Le concept est encore flou pour les Européens, mais c'est l'un des grands chantiers du président Xi Jinping, qui débloque des centaines de milliards d'euros pour le concrétiser.

Sculpture du "pont d’or des routes de la Soie" installé au-dessus du siège du Forum
Sculpture du "pont d’or des routes de la Soie" installé au-dessus du siège du Forum © Reuters / China Stringer Network

C’est l’un des grands événements diplomatiques de l’agenda de Xi Jinping : pendant deux jours, la Chine accueille à Pékin le Forum international des routes de la soie. Une trentaine de chefs d'État et de gouvernement sont présents dans la capitale chinoise depuis dimanche, pour le lancement officiel du programme OBOR ("one belt, one road") : "one belt", pour la ceinture terrestre qui relie la Chine à l'Europe via l'Asie centrale et la Russie (Vladimir Poutine est d’ailleurs présent au forum). "One road", comme la route maritime qui rejoindra l’Afrique et l'Europe par la Mer de Chine et l'Océan indien.

Le président chinois veut faire renaitre les grandes routes commerciales d’antan, une priorité économique pour la Chine dont la croissance ralentit."L'initiative de la route de la soie est ouverte à tous", explique Xi Jinping. "Elle permettra une croissance économique et un développement équitable. Ce que nous espérons, c'est créer un nouveau modèle de coopération gagnant-gagnant.
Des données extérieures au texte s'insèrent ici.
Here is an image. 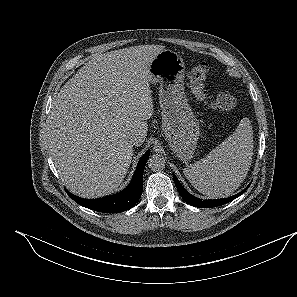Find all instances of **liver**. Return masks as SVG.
Wrapping results in <instances>:
<instances>
[{
    "label": "liver",
    "mask_w": 297,
    "mask_h": 297,
    "mask_svg": "<svg viewBox=\"0 0 297 297\" xmlns=\"http://www.w3.org/2000/svg\"><path fill=\"white\" fill-rule=\"evenodd\" d=\"M161 45H139L91 58L58 93L48 121L52 159L65 186L85 198L108 195L123 182L133 148L153 115L150 63Z\"/></svg>",
    "instance_id": "obj_1"
}]
</instances>
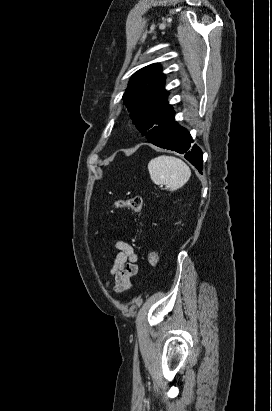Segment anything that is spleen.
<instances>
[{
  "instance_id": "3e777b00",
  "label": "spleen",
  "mask_w": 272,
  "mask_h": 411,
  "mask_svg": "<svg viewBox=\"0 0 272 411\" xmlns=\"http://www.w3.org/2000/svg\"><path fill=\"white\" fill-rule=\"evenodd\" d=\"M148 171L155 184H165L170 191L181 188L191 176V170L185 162L166 155L152 159L148 163Z\"/></svg>"
}]
</instances>
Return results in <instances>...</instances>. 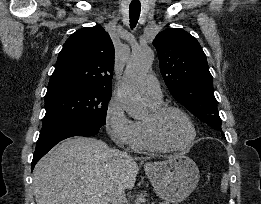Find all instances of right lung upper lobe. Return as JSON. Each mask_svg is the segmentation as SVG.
I'll list each match as a JSON object with an SVG mask.
<instances>
[{
    "label": "right lung upper lobe",
    "mask_w": 261,
    "mask_h": 204,
    "mask_svg": "<svg viewBox=\"0 0 261 204\" xmlns=\"http://www.w3.org/2000/svg\"><path fill=\"white\" fill-rule=\"evenodd\" d=\"M114 46L99 25L79 29L58 55L46 94L75 89L111 91Z\"/></svg>",
    "instance_id": "cb5924a9"
}]
</instances>
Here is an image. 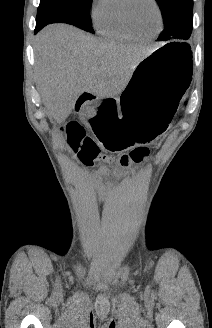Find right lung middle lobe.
I'll return each mask as SVG.
<instances>
[{
  "mask_svg": "<svg viewBox=\"0 0 212 328\" xmlns=\"http://www.w3.org/2000/svg\"><path fill=\"white\" fill-rule=\"evenodd\" d=\"M91 3L92 0H40L36 22L45 25L55 22L68 23L94 33L90 23Z\"/></svg>",
  "mask_w": 212,
  "mask_h": 328,
  "instance_id": "dd1d6c3e",
  "label": "right lung middle lobe"
}]
</instances>
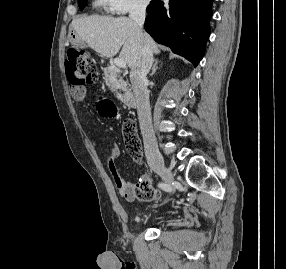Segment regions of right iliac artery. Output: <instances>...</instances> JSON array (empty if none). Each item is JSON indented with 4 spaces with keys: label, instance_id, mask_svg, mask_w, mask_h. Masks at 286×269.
Here are the masks:
<instances>
[{
    "label": "right iliac artery",
    "instance_id": "82829eb1",
    "mask_svg": "<svg viewBox=\"0 0 286 269\" xmlns=\"http://www.w3.org/2000/svg\"><path fill=\"white\" fill-rule=\"evenodd\" d=\"M158 186L163 190H170L169 186L165 183H159Z\"/></svg>",
    "mask_w": 286,
    "mask_h": 269
}]
</instances>
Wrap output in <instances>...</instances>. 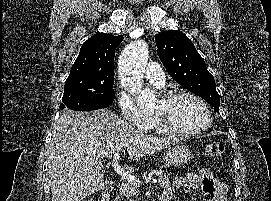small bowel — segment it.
<instances>
[{"label":"small bowel","instance_id":"1","mask_svg":"<svg viewBox=\"0 0 271 201\" xmlns=\"http://www.w3.org/2000/svg\"><path fill=\"white\" fill-rule=\"evenodd\" d=\"M177 189H183L187 193L201 190L203 201H227L225 184L207 169L190 173L185 177H175L163 194H169L172 198Z\"/></svg>","mask_w":271,"mask_h":201}]
</instances>
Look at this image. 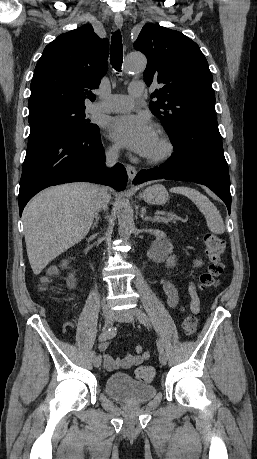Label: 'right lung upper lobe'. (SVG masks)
Listing matches in <instances>:
<instances>
[{
	"mask_svg": "<svg viewBox=\"0 0 257 459\" xmlns=\"http://www.w3.org/2000/svg\"><path fill=\"white\" fill-rule=\"evenodd\" d=\"M108 39H100L89 24L61 34L38 60L31 82V111L52 106L85 107L94 101L107 71Z\"/></svg>",
	"mask_w": 257,
	"mask_h": 459,
	"instance_id": "right-lung-upper-lobe-1",
	"label": "right lung upper lobe"
}]
</instances>
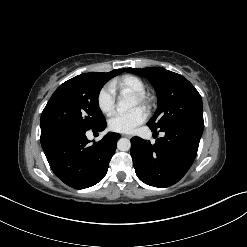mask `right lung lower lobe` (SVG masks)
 <instances>
[{"instance_id": "98d812e1", "label": "right lung lower lobe", "mask_w": 247, "mask_h": 247, "mask_svg": "<svg viewBox=\"0 0 247 247\" xmlns=\"http://www.w3.org/2000/svg\"><path fill=\"white\" fill-rule=\"evenodd\" d=\"M106 121L93 128L103 131ZM87 130L52 129L41 132V145L55 175L66 185L84 189L97 184L106 175L120 134L109 132L91 144Z\"/></svg>"}]
</instances>
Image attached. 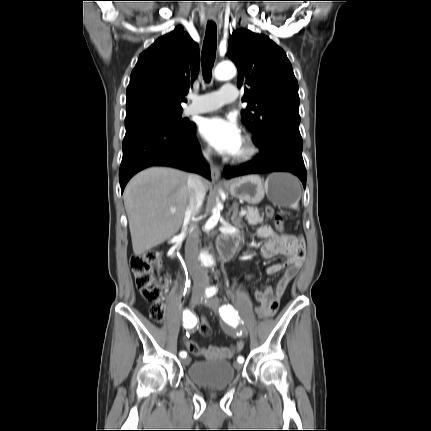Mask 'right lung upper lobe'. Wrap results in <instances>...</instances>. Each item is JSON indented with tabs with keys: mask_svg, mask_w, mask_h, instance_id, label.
<instances>
[{
	"mask_svg": "<svg viewBox=\"0 0 431 431\" xmlns=\"http://www.w3.org/2000/svg\"><path fill=\"white\" fill-rule=\"evenodd\" d=\"M199 46L177 26L139 56L126 91L125 120L182 111L199 72Z\"/></svg>",
	"mask_w": 431,
	"mask_h": 431,
	"instance_id": "right-lung-upper-lobe-1",
	"label": "right lung upper lobe"
}]
</instances>
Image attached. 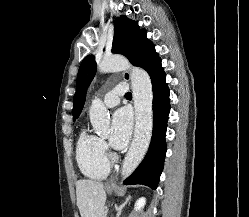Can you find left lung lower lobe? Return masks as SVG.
<instances>
[{
	"instance_id": "0a47b994",
	"label": "left lung lower lobe",
	"mask_w": 249,
	"mask_h": 217,
	"mask_svg": "<svg viewBox=\"0 0 249 217\" xmlns=\"http://www.w3.org/2000/svg\"><path fill=\"white\" fill-rule=\"evenodd\" d=\"M153 87V133L148 152L137 169L124 181L125 185L143 184L156 189L166 153V128L170 111L169 89L161 62L149 73Z\"/></svg>"
}]
</instances>
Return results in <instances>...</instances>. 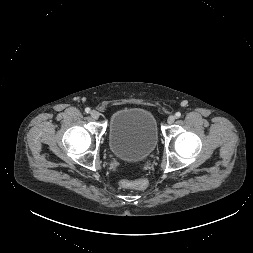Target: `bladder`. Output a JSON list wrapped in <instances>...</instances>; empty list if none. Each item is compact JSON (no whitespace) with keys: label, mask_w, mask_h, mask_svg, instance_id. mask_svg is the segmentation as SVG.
I'll use <instances>...</instances> for the list:
<instances>
[{"label":"bladder","mask_w":253,"mask_h":253,"mask_svg":"<svg viewBox=\"0 0 253 253\" xmlns=\"http://www.w3.org/2000/svg\"><path fill=\"white\" fill-rule=\"evenodd\" d=\"M157 143V123L149 110L125 107L112 114L108 144L118 159L131 163L142 162L152 155Z\"/></svg>","instance_id":"obj_1"}]
</instances>
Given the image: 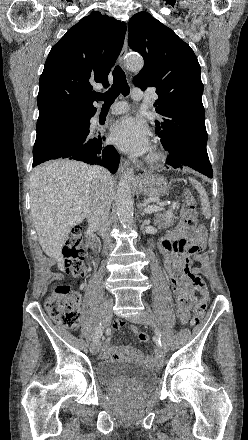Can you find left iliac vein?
<instances>
[{"instance_id":"left-iliac-vein-1","label":"left iliac vein","mask_w":248,"mask_h":440,"mask_svg":"<svg viewBox=\"0 0 248 440\" xmlns=\"http://www.w3.org/2000/svg\"><path fill=\"white\" fill-rule=\"evenodd\" d=\"M131 322L137 323V324H146V325H153V316L149 311L140 312L136 315L130 316L128 318ZM162 350L164 352H167L169 350V342L165 336H162Z\"/></svg>"}]
</instances>
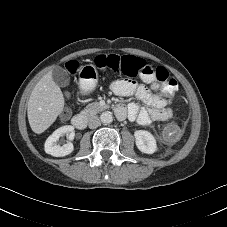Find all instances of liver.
Wrapping results in <instances>:
<instances>
[{
	"label": "liver",
	"instance_id": "6515ba94",
	"mask_svg": "<svg viewBox=\"0 0 227 227\" xmlns=\"http://www.w3.org/2000/svg\"><path fill=\"white\" fill-rule=\"evenodd\" d=\"M64 97L52 78V71L45 74L31 92L27 116L32 131L41 134L57 119L64 108Z\"/></svg>",
	"mask_w": 227,
	"mask_h": 227
}]
</instances>
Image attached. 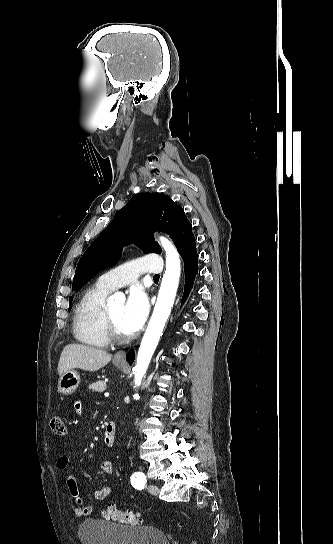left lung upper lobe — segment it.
<instances>
[{"instance_id":"obj_1","label":"left lung upper lobe","mask_w":333,"mask_h":544,"mask_svg":"<svg viewBox=\"0 0 333 544\" xmlns=\"http://www.w3.org/2000/svg\"><path fill=\"white\" fill-rule=\"evenodd\" d=\"M161 231L170 235L178 252L184 257L196 248L192 226L183 208L163 194L135 195L114 217L110 225L86 250L73 279L78 290L94 274L114 265L121 257L123 245L134 242L144 253H161V247L149 234ZM72 297H70L71 306Z\"/></svg>"}]
</instances>
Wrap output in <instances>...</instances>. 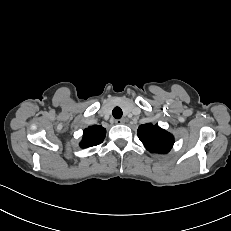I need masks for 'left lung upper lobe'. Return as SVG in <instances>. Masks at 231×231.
Segmentation results:
<instances>
[{"instance_id":"obj_1","label":"left lung upper lobe","mask_w":231,"mask_h":231,"mask_svg":"<svg viewBox=\"0 0 231 231\" xmlns=\"http://www.w3.org/2000/svg\"><path fill=\"white\" fill-rule=\"evenodd\" d=\"M138 137L147 150L158 154L168 153L174 144V137L157 124L147 123L140 125Z\"/></svg>"}]
</instances>
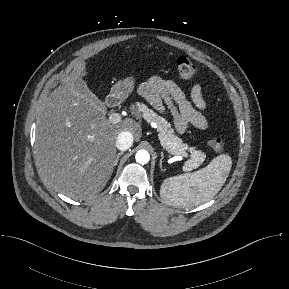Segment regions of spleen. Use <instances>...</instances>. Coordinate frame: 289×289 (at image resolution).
I'll return each instance as SVG.
<instances>
[{
	"label": "spleen",
	"instance_id": "3e777b00",
	"mask_svg": "<svg viewBox=\"0 0 289 289\" xmlns=\"http://www.w3.org/2000/svg\"><path fill=\"white\" fill-rule=\"evenodd\" d=\"M231 166L232 159L228 154L219 155L198 171L166 178L160 196L173 206L192 207L205 203L221 190Z\"/></svg>",
	"mask_w": 289,
	"mask_h": 289
}]
</instances>
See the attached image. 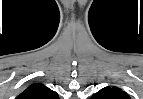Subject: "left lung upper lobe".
I'll use <instances>...</instances> for the list:
<instances>
[{
    "instance_id": "5c2ea615",
    "label": "left lung upper lobe",
    "mask_w": 143,
    "mask_h": 99,
    "mask_svg": "<svg viewBox=\"0 0 143 99\" xmlns=\"http://www.w3.org/2000/svg\"><path fill=\"white\" fill-rule=\"evenodd\" d=\"M91 99H130V97L122 89L108 86L95 93Z\"/></svg>"
}]
</instances>
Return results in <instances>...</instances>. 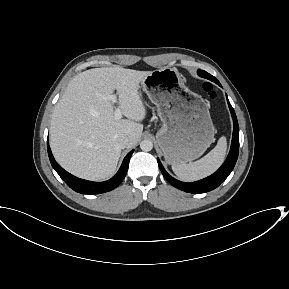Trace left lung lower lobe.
<instances>
[{
	"instance_id": "1",
	"label": "left lung lower lobe",
	"mask_w": 289,
	"mask_h": 289,
	"mask_svg": "<svg viewBox=\"0 0 289 289\" xmlns=\"http://www.w3.org/2000/svg\"><path fill=\"white\" fill-rule=\"evenodd\" d=\"M220 85V84H218ZM221 86V85H220ZM229 109L233 118V123H234V130H233V137H232V143H231V149L229 152V155L226 159V161L223 163V165L211 176L193 182V183H185L178 181L171 177L163 168L161 162L158 159V165L159 168L164 175V177L167 179L169 183H171L174 187L183 190L185 192L189 193H205L209 192L215 188H217L232 172L235 163L238 158V153H239V126L236 118L235 111L233 107L231 106L228 97H227Z\"/></svg>"
}]
</instances>
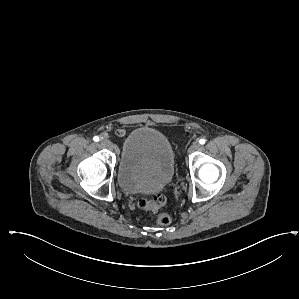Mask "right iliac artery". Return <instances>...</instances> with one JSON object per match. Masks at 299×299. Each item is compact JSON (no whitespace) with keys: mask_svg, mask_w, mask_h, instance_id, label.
<instances>
[{"mask_svg":"<svg viewBox=\"0 0 299 299\" xmlns=\"http://www.w3.org/2000/svg\"><path fill=\"white\" fill-rule=\"evenodd\" d=\"M93 140H94L95 142H98L100 139H99L98 136H94V137H93Z\"/></svg>","mask_w":299,"mask_h":299,"instance_id":"right-iliac-artery-1","label":"right iliac artery"}]
</instances>
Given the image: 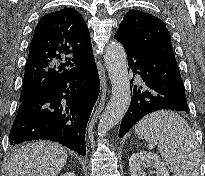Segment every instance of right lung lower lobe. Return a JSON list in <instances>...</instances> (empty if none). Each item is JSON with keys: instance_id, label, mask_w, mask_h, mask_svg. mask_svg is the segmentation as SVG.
Returning a JSON list of instances; mask_svg holds the SVG:
<instances>
[{"instance_id": "right-lung-lower-lobe-1", "label": "right lung lower lobe", "mask_w": 205, "mask_h": 176, "mask_svg": "<svg viewBox=\"0 0 205 176\" xmlns=\"http://www.w3.org/2000/svg\"><path fill=\"white\" fill-rule=\"evenodd\" d=\"M99 90L92 57L21 102L10 131V144L45 139L84 156L86 126Z\"/></svg>"}]
</instances>
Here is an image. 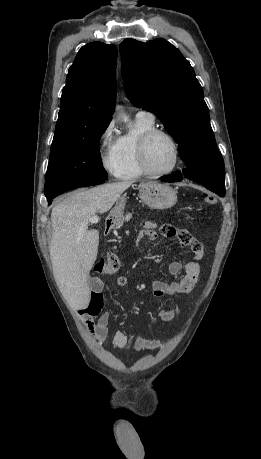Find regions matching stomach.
Here are the masks:
<instances>
[{
	"instance_id": "stomach-1",
	"label": "stomach",
	"mask_w": 261,
	"mask_h": 459,
	"mask_svg": "<svg viewBox=\"0 0 261 459\" xmlns=\"http://www.w3.org/2000/svg\"><path fill=\"white\" fill-rule=\"evenodd\" d=\"M141 200L152 210H165L174 206L177 202L176 191L168 184L146 182L139 187ZM117 213L121 215L118 208Z\"/></svg>"
}]
</instances>
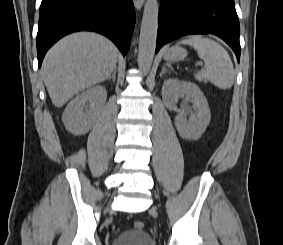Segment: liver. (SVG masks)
I'll return each instance as SVG.
<instances>
[{
	"mask_svg": "<svg viewBox=\"0 0 283 245\" xmlns=\"http://www.w3.org/2000/svg\"><path fill=\"white\" fill-rule=\"evenodd\" d=\"M118 50L102 35L79 32L47 53L42 76L52 103L60 108L74 95L106 80L116 68Z\"/></svg>",
	"mask_w": 283,
	"mask_h": 245,
	"instance_id": "obj_1",
	"label": "liver"
}]
</instances>
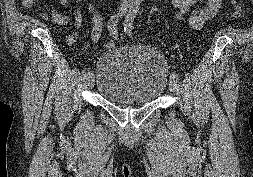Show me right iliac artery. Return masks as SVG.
I'll return each mask as SVG.
<instances>
[{"instance_id": "82829eb1", "label": "right iliac artery", "mask_w": 253, "mask_h": 177, "mask_svg": "<svg viewBox=\"0 0 253 177\" xmlns=\"http://www.w3.org/2000/svg\"><path fill=\"white\" fill-rule=\"evenodd\" d=\"M120 16H121L120 13L114 14V15L111 16V18L108 21L107 27H108L109 33L113 37H117L118 36L117 25H118V21H119ZM91 76H93V72L92 71H88L86 73V77L89 78Z\"/></svg>"}]
</instances>
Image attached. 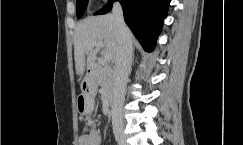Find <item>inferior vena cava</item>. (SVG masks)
Masks as SVG:
<instances>
[{
	"label": "inferior vena cava",
	"mask_w": 243,
	"mask_h": 145,
	"mask_svg": "<svg viewBox=\"0 0 243 145\" xmlns=\"http://www.w3.org/2000/svg\"><path fill=\"white\" fill-rule=\"evenodd\" d=\"M112 15L116 22L119 39V48L116 56L114 72L112 114L121 121L126 85L132 66V42L130 30L124 22L120 3H114Z\"/></svg>",
	"instance_id": "obj_1"
}]
</instances>
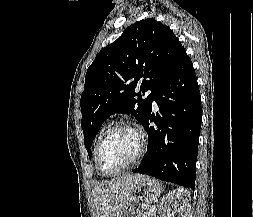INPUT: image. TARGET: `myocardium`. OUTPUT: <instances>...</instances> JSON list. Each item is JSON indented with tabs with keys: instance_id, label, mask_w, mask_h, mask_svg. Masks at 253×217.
I'll return each mask as SVG.
<instances>
[{
	"instance_id": "obj_1",
	"label": "myocardium",
	"mask_w": 253,
	"mask_h": 217,
	"mask_svg": "<svg viewBox=\"0 0 253 217\" xmlns=\"http://www.w3.org/2000/svg\"><path fill=\"white\" fill-rule=\"evenodd\" d=\"M119 129H127L132 131L138 140V149L136 154L134 155V157L125 165H123L122 167L112 171V172H105L100 165V151H101V147L104 143V141L106 140V138L113 133L116 130ZM146 145H147V141H146V136L143 132V130L132 124V123H128V122H121V123H117L115 125H113L112 127H110L98 140L97 144H96V148H95V166H96V170L99 174H101L102 176H113V175H117L125 170H127L128 168L132 167L133 165H135L144 155L145 150H146Z\"/></svg>"
}]
</instances>
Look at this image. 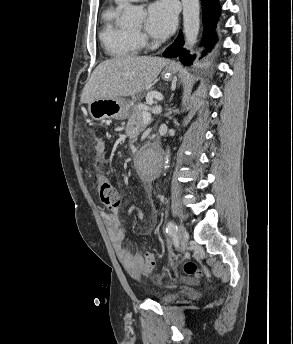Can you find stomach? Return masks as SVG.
<instances>
[{"instance_id": "obj_1", "label": "stomach", "mask_w": 293, "mask_h": 344, "mask_svg": "<svg viewBox=\"0 0 293 344\" xmlns=\"http://www.w3.org/2000/svg\"><path fill=\"white\" fill-rule=\"evenodd\" d=\"M162 76L168 80L172 77V72L165 70ZM88 111L96 121L123 120L129 115V106L122 98L97 99L88 104Z\"/></svg>"}]
</instances>
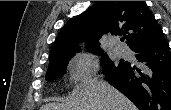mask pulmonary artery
<instances>
[{
  "instance_id": "1",
  "label": "pulmonary artery",
  "mask_w": 171,
  "mask_h": 110,
  "mask_svg": "<svg viewBox=\"0 0 171 110\" xmlns=\"http://www.w3.org/2000/svg\"><path fill=\"white\" fill-rule=\"evenodd\" d=\"M116 53H117L118 56H123L124 55V50L116 49Z\"/></svg>"
}]
</instances>
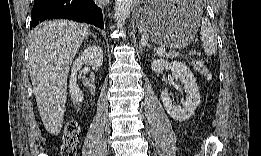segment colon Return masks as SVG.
<instances>
[{
  "label": "colon",
  "instance_id": "1",
  "mask_svg": "<svg viewBox=\"0 0 261 156\" xmlns=\"http://www.w3.org/2000/svg\"><path fill=\"white\" fill-rule=\"evenodd\" d=\"M193 66L197 72L204 75L207 79L211 77L208 67L203 62L196 60L193 62ZM79 137L80 130L78 123L74 120L67 122L62 133V144L60 147L61 155H76Z\"/></svg>",
  "mask_w": 261,
  "mask_h": 156
}]
</instances>
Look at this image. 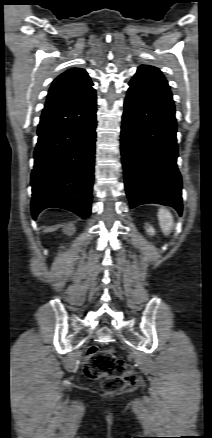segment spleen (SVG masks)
Segmentation results:
<instances>
[{"mask_svg":"<svg viewBox=\"0 0 212 438\" xmlns=\"http://www.w3.org/2000/svg\"><path fill=\"white\" fill-rule=\"evenodd\" d=\"M158 219L161 230L165 236H168L173 229V216L164 208H160L158 211Z\"/></svg>","mask_w":212,"mask_h":438,"instance_id":"1","label":"spleen"}]
</instances>
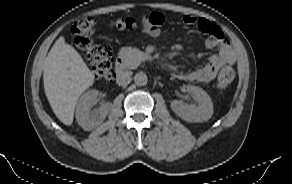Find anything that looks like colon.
<instances>
[{
    "label": "colon",
    "instance_id": "colon-1",
    "mask_svg": "<svg viewBox=\"0 0 292 184\" xmlns=\"http://www.w3.org/2000/svg\"><path fill=\"white\" fill-rule=\"evenodd\" d=\"M95 21L86 17L76 21L71 27V32L76 46L85 53V56L92 66L96 78L111 80L113 78V58L110 49L104 44L97 43L93 39ZM138 25L132 18H122L114 22L117 29H132ZM162 19L151 13L143 21V26L151 36L160 34ZM235 76L234 70L230 66L221 69L218 75L217 86L220 92H224L231 84Z\"/></svg>",
    "mask_w": 292,
    "mask_h": 184
}]
</instances>
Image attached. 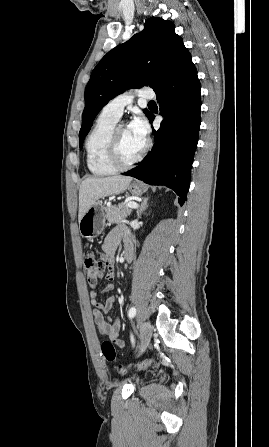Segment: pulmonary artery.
Segmentation results:
<instances>
[{"label": "pulmonary artery", "mask_w": 269, "mask_h": 447, "mask_svg": "<svg viewBox=\"0 0 269 447\" xmlns=\"http://www.w3.org/2000/svg\"><path fill=\"white\" fill-rule=\"evenodd\" d=\"M154 96L155 93L153 90H146L144 92L142 89H139L125 92L111 99L103 108V112L118 120L121 117L124 108L130 105L135 97L153 99Z\"/></svg>", "instance_id": "pulmonary-artery-1"}]
</instances>
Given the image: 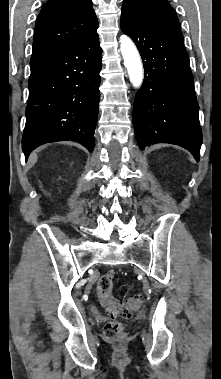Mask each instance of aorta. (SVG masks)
<instances>
[{
	"label": "aorta",
	"mask_w": 221,
	"mask_h": 379,
	"mask_svg": "<svg viewBox=\"0 0 221 379\" xmlns=\"http://www.w3.org/2000/svg\"><path fill=\"white\" fill-rule=\"evenodd\" d=\"M120 50L127 68L130 82L136 88L142 85L143 66L139 52L133 41L126 35L120 37Z\"/></svg>",
	"instance_id": "762f6f07"
}]
</instances>
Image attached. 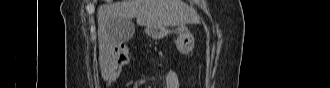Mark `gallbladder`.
I'll use <instances>...</instances> for the list:
<instances>
[{
  "mask_svg": "<svg viewBox=\"0 0 330 88\" xmlns=\"http://www.w3.org/2000/svg\"><path fill=\"white\" fill-rule=\"evenodd\" d=\"M115 32L118 34L119 42H127L132 38L135 32V26L132 21L116 23Z\"/></svg>",
  "mask_w": 330,
  "mask_h": 88,
  "instance_id": "1",
  "label": "gallbladder"
}]
</instances>
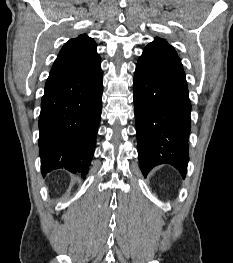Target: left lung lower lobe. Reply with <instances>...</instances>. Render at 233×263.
<instances>
[{"instance_id":"obj_1","label":"left lung lower lobe","mask_w":233,"mask_h":263,"mask_svg":"<svg viewBox=\"0 0 233 263\" xmlns=\"http://www.w3.org/2000/svg\"><path fill=\"white\" fill-rule=\"evenodd\" d=\"M134 107L142 173L168 163L185 178L191 129L187 82L175 49L156 38L138 59Z\"/></svg>"}]
</instances>
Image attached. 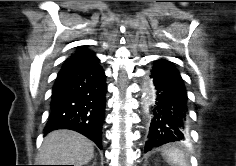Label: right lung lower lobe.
Returning <instances> with one entry per match:
<instances>
[{"label":"right lung lower lobe","mask_w":236,"mask_h":166,"mask_svg":"<svg viewBox=\"0 0 236 166\" xmlns=\"http://www.w3.org/2000/svg\"><path fill=\"white\" fill-rule=\"evenodd\" d=\"M99 62L97 59L83 65L62 67L53 87L45 133L56 129L75 130L102 149L107 85Z\"/></svg>","instance_id":"98d812e1"}]
</instances>
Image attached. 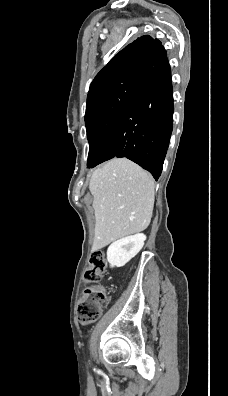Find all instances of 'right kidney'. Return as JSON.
<instances>
[{
	"label": "right kidney",
	"mask_w": 228,
	"mask_h": 396,
	"mask_svg": "<svg viewBox=\"0 0 228 396\" xmlns=\"http://www.w3.org/2000/svg\"><path fill=\"white\" fill-rule=\"evenodd\" d=\"M146 236L135 234L113 242L107 250V260L111 267H122L142 249Z\"/></svg>",
	"instance_id": "right-kidney-1"
}]
</instances>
Notre espoir est de créer une grande famille pour une coexistence harmonieuse."

Les chefs de gouvernement grec, italien, espagnol et hongrois sont aussi présents à ce Forum, et c’est l’ancien Premier ministre Jean-Pierre Raffarin qui représente la France à ce Forum international. Mais il manque beaucoup de dirigeants occidentaux. Avec les nouvelles routes de la soie, la Chine veut surtout gagner en influence dans le monde, explique Tom Miller, auteur de "Le rêve asiatique de la chine".

La Chine veut être le moteur de la croissance mondiale et un leader économique en Asie. Le pays croit que si elle aide les autres pays à se développer, ces pays dépendront davantage de la Chine. Ça doit lui permettre de gagner en influence...

Des critiques sur un "objectif diplomatique" déguisé que balayent les dirigeants chinois. Pour les nouvelles routes de soie, il faudra construire des ports, des routes, des aéroports : un projet tentaculaire qui inquiète les sino-sceptiques.